The records:
_ _ _ _ _
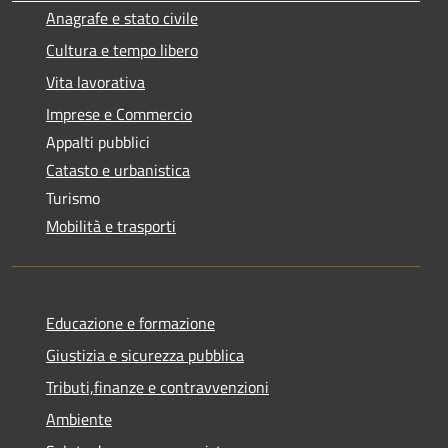
Anagrafe e stato civile
Cultura e tempo libero
Vita lavorativa
Imprese e Commercio
Appalti pubblici
Catasto e urbanistica
Turismo
Mobilità e trasporti
Educazione e formazione
Giustizia e sicurezza pubblica
Tributi,finanze e contravvenzioni
Ambiente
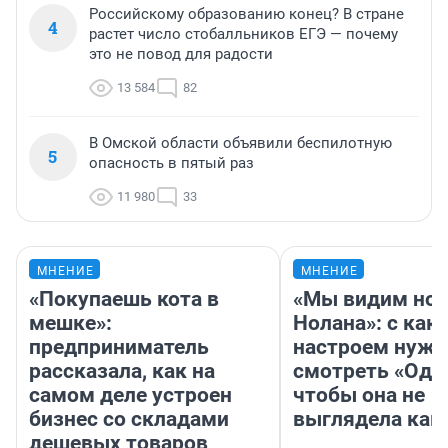
Российскому образованию конец? В стране
4
растет число стобалльников ЕГЭ — почему
это не повод для радости
13 584
82
В Омской области объявили беспилотную
5
опасность в пятый раз
11 980
33
МНЕНИЕ
МНЕНИЕ
«Покупаешь кота в
«Мы видим нов
мешке»:
Нолана»: с как
предприниматель
настроем нужн
рассказала, как на
смотреть «Оди
самом деле устроен
чтобы она не
бизнес со складами
выглядела как
дешевых товаров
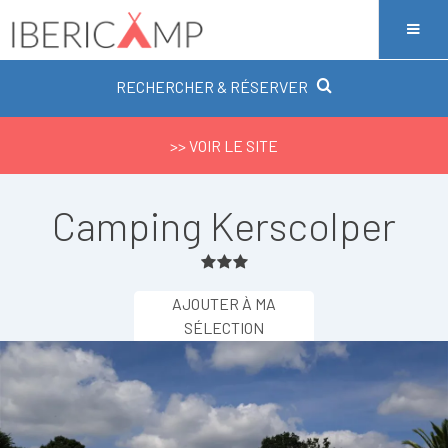
RECHERCHER & RÉSERVER
>> VOIR LE SITE
Camping Kerscolper
AJOUTER À MA
SÉLECTION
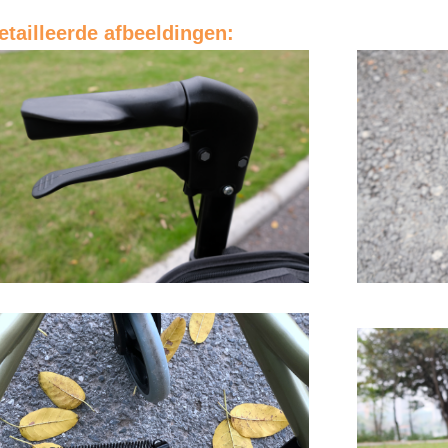
tailleerde afbeeldingen:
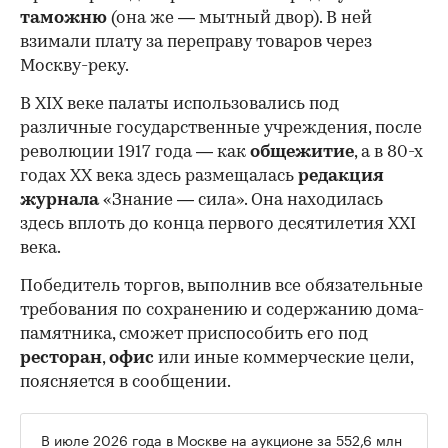
таможню
(она же — мытный двор). В ней
взимали плату за переправу товаров через
Москву-реку.
В XIX веке палаты использовались под
различные государственные учреждения, после
революции 1917 года — как
общежитие
, а в 80-х
годах XX века здесь размещалась
редакция
журнала
«Знание — сила». Она находилась
здесь вплоть до конца первого десятилетия XXI
века.
Победитель торгов, выполнив все обязательные
требования по сохранению и содержанию дома-
памятника, сможет приспособить его под
ресторан
,
офис
или иные коммерческие цели,
поясняется в сообщении.
В июле 2026 года в Москве на аукционе за 552,6 млн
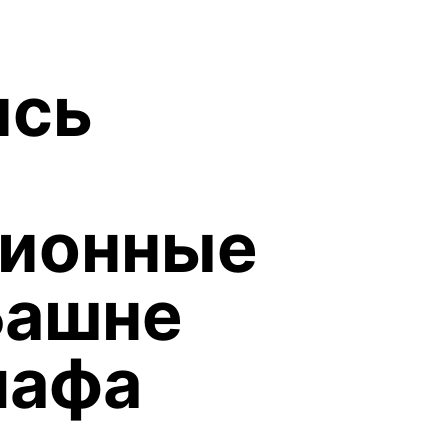
ись
ционные
Башне
лафа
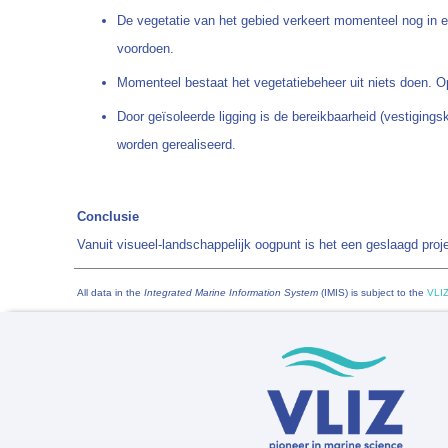
De vegetatie van het gebied verkeert momenteel nog in een
voordoen.
Momenteel bestaat het vegetatiebeheer uit niets doen. O
Door geïsoleerde ligging is de bereikbaarheid (vestigings
worden gerealiseerd.
Conclusie
Vanuit visueel-landschappelijk oogpunt is het een geslaagd pro
All data in the
Integrated Marine Information System
(IMIS) is subject to the
VLIZ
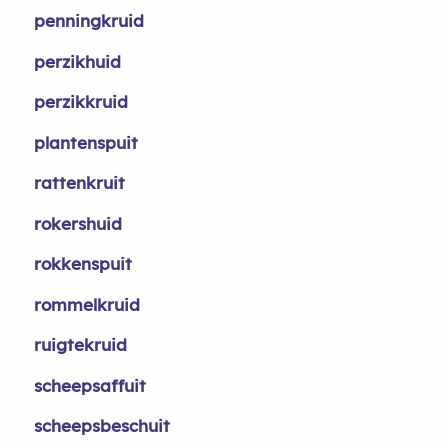
penningkruid
perzikhuid
perzikkruid
plantenspuit
rattenkruit
rokershuid
rokkenspuit
rommelkruid
ruigtekruid
scheepsaffuit
scheepsbeschuit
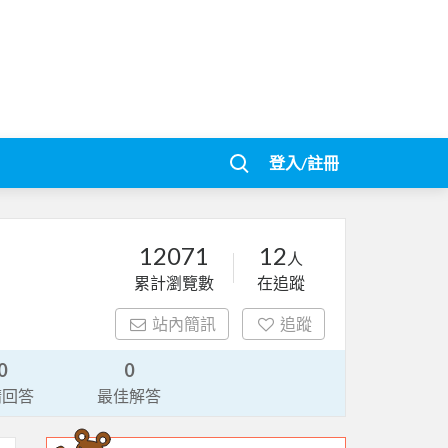
登入/註冊
12071
12
人
累計瀏覽數
在追蹤
站內簡訊
追蹤
0
0
請回答
最佳解答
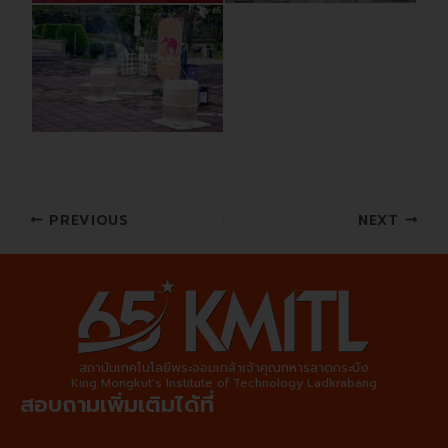
PREVIOUS
NEXT
สถาบันเทคโนโลยีพระจอมเกล้าเจ้าคุณทหารลาดกระบัง
King Mongkut's Institute of Technology Ladkrabang
สอบถามเพิ่มเติมได้ที่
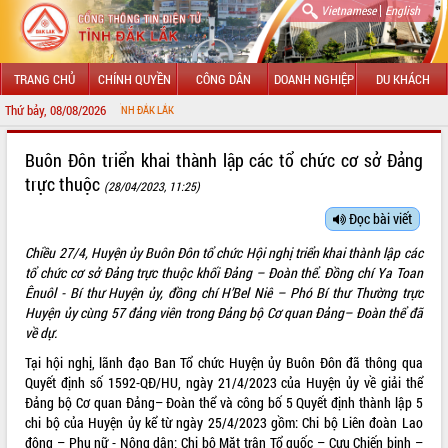
|
Vietnamese
English
TRANG CHỦ
CHÍNH QUYỀN
CÔNG DÂN
DOANH NGHIỆP
DU KHÁCH
Thứ bảy, 08/08/2026
CHÀO
GIỚI THIỆU
Buôn Đôn triển khai thành lập các tổ chức cơ sở Đảng
trực thuộc
(28/04/2023, 11:25)
LÃNH ĐẠO UBND TỈNH
Đọc bài viết
TIN TỨC SỰ KIỆN
Chiều 27/4, Huyện ủy Buôn Đôn tổ chức Hội nghị triển khai thành lập các
SỞ, BAN, NGÀNH
tổ chức cơ sở Đảng trực thuộc khối Đảng – Đoàn thể. Đồng chí Ya Toan
Ênuôl - Bí thư Huyện ủy, đồng chí H’Bel Niê – Phó Bí thư Thường trực
UBND CÁC XÃ, PHƯỜNG
Huyện ủy cùng 57 đảng viên trong Đảng bộ Cơ quan Đảng– Đoàn thể đã
về dự.
THÔNG TIN CHỈ ĐẠO ĐIỀU HÀNH
Tại hội nghị, lãnh đạo Ban Tổ chức Huyện ủy Buôn Đôn đã thông qua
Quyết định số 1592-QĐ/HU, ngày 21/4/2023 của Huyện ủy về giải thể
HỆ THỐNG VĂN BẢN
Đảng bộ Cơ quan Đảng– Đoàn thể và công bố 5 Quyết định thành lập 5
chi bộ của Huyện ủy kể từ ngày 25/4/2023 gồm: Chi bộ Liên đoàn Lao
VĂN BẢN HĐND TỈNH
động – Phụ nữ - Nông dân; Chi bộ Mặt trận Tổ quốc – Cựu Chiến binh –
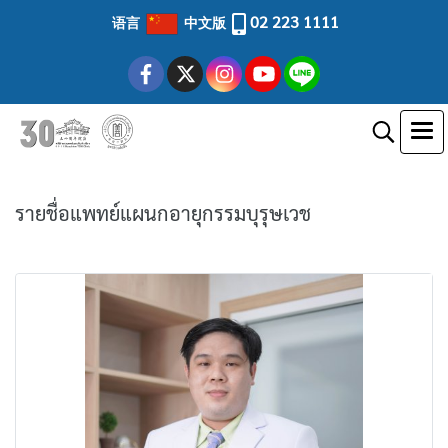
02 223 1111
语言
中文版
รายชื่อแพทย์แผนกอายุกรรมบุรุษเวช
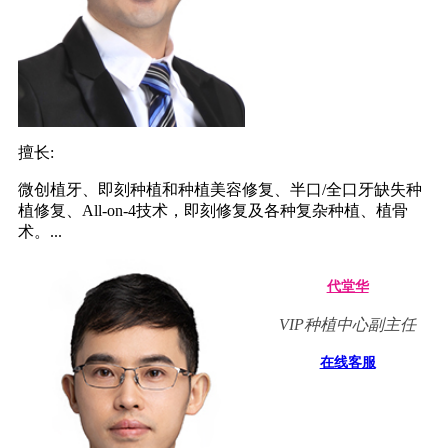
擅长:
微创植牙、即刻种植和种植美容修复、半口/全口牙缺失种
植修复、All-on-4技术，即刻修复及各种复杂种植、植骨
术。...
代堂华
VIP种植中心副主任
在线客服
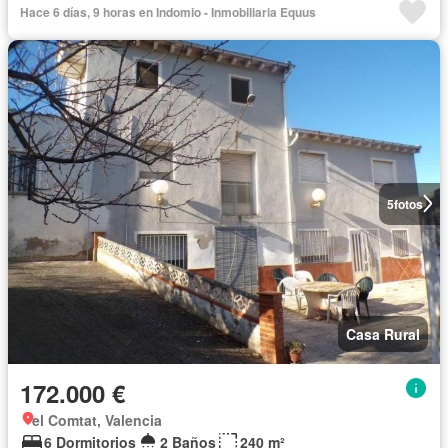
Hace 6 días, 9 horas en Indomio - Inmobiliaria Equus
5
fotos
Casa Rural
172.000 €
el Comtat, Valencia
6 Dormitorios
2 Baños
240 m²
_ _ _ _ _
Requirement:
Transcribe every line of the data exactly. No pictures go in the copy.

Response:
Anagrafe e stato civile
Cultura e tempo libero
Vita lavorativa
Imprese e Commercio
Appalti pubblici
Catasto e urbanistica
Turismo
Mobilità e trasporti
Educazione e formazione
Giustizia e sicurezza pubblica
Tributi,finanze e contravvenzioni
Ambiente
Российскому образованию конец? В стране
4
растет число стобалльников ЕГЭ — почему
это не повод для радости
13 584
82
В Омской области объявили беспилотную
5
опасность в пятый раз
11 980
33
МНЕНИЕ
МНЕНИЕ
«Покупаешь кота в
«Мы видим нов
мешке»:
Нолана»: с как
предприниматель
настроем нужн
рассказала, как на
смотреть «Оди
самом деле устроен
чтобы она не
бизнес со складами
выглядела как
дешевых товаров
RECHERCHER & RÉSERVER
>> VOIR LE SITE
Camping Kerscolper
AJOUTER À MA
SÉLECTION
tailleerde afbeeldingen:
таможню
(она же — мытный двор). В ней
взимали плату за переправу товаров через
Москву-реку.
В XIX веке палаты использовались под
различные государственные учреждения, после
революции 1917 года — как
общежитие
, а в 80-х
годах XX века здесь размещалась
редакция
журнала
«Знание — сила». Она находилась
здесь вплоть до конца первого десятилетия XXI
века.
Победитель торгов, выполнив все обязательные
требования по сохранению и содержанию дома-
памятника, сможет приспособить его под
ресторан
,
офис
или иные коммерческие цели,
поясняется в сообщении.
В июле 2026 года в Москве на аукционе за 552,6 млн
ись
ционные
Башне
лафа
De vegetatie van het gebied verkeert momenteel nog in een
voordoen.
Momenteel bestaat het vegetatiebeheer uit niets doen. O
Door geïsoleerde ligging is de bereikbaarheid (vestigings
worden gerealiseerd.
Conclusie
Vanuit visueel-landschappelijk oogpunt is het een geslaagd pro
All data in the
Integrated Marine Information System
(IMIS) is subject to the
VLIZ
penningkruid
perzikhuid
perzikkruid
plantenspuit
rattenkruit
rokershuid
rokkenspuit
rommelkruid
ruigtekruid
scheepsaffuit
scheepsbeschuit
登入/註冊
12071
12
人
累計瀏覽數
在追蹤
站內簡訊
追蹤
0
0
請回答
最佳解答
PREVIOUS
NEXT
สถาบันเทคโนโลยีพระจอมเกล้าเจ้าคุณทหารลาดกระบัง
King Mongkut's Institute of Technology Ladkrabang
สอบถามเพิ่มเติมได้ที่
|
Vietnamese
English
TRANG CHỦ
CHÍNH QUYỀN
CÔNG DÂN
DOANH NGHIỆP
DU KHÁCH
Thứ bảy, 08/08/2026
CHÀO
GIỚI THIỆU
Buôn Đôn triển khai thành lập các tổ chức cơ sở Đảng
trực thuộc
(28/04/2023, 11:25)
LÃNH ĐẠO UBND TỈNH
Đọc bài viết
TIN TỨC SỰ KIỆN
Chiều 27/4, Huyện ủy Buôn Đôn tổ chức Hội nghị triển khai thành lập các
SỞ, BAN, NGÀNH
tổ chức cơ sở Đảng trực thuộc khối Đảng – Đoàn thể. Đồng chí Ya Toan
Ênuôl - Bí thư Huyện ủy, đồng chí H’Bel Niê – Phó Bí thư Thường trực
UBND CÁC XÃ, PHƯỜNG
Huyện ủy cùng 57 đảng viên trong Đảng bộ Cơ quan Đảng– Đoàn thể đã
về dự.
THÔNG TIN CHỈ ĐẠO ĐIỀU HÀNH
Tại hội nghị, lãnh đạo Ban Tổ chức Huyện ủy Buôn Đôn đã thông qua
Quyết định số 1592-QĐ/HU, ngày 21/4/2023 của Huyện ủy về giải thể
HỆ THỐNG VĂN BẢN
Đảng bộ Cơ quan Đảng– Đoàn thể và công bố 5 Quyết định thành lập 5
chi bộ của Huyện ủy kể từ ngày 25/4/2023 gồm: Chi bộ Liên đoàn Lao
VĂN BẢN HĐND TỈNH
động – Phụ nữ - Nông dân; Chi bộ Mặt trận Tổ quốc – Cựu Chiến binh –
02 223 1111
语言
中文版
รายชื่อแพทย์แผนกอายุกรรมบุรุษเวช
擅长:
微创植牙、即刻种植和种植美容修复、半口/全口牙缺失种
植修复、All-on-4技术，即刻修复及各种复杂种植、植骨
术。...
代堂华
VIP种植中心副主任
在线客服
Hace 6 días, 9 horas en Indomio - Inmobiliaria Equus
5
fotos
Casa Rural
172.000 €
el Comtat, Valencia
6 Dormitorios
2 Baños
240 m²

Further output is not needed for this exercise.